→ **Dataset entries**:
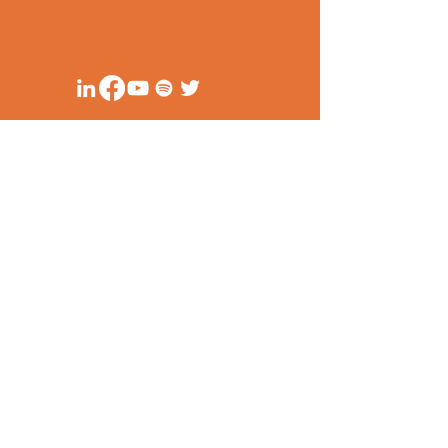
Unit 1114 (11/F)
Cityland 10, Tower 1
156 HV De La Costa Corner Valero Street
Makati City, Philippines
secretariat@ppsa-ph.org
Privacy Policy
Anti-corruption Principles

→ **Work to be completed**: Starting with the line that contains "secretariat@ppsa-ph.org", return each line through the last one of the data above, exactly as written and nothing more.

→ **Written solution**:
secretariat@ppsa-ph.org
Privacy Policy
Anti-corruption Principles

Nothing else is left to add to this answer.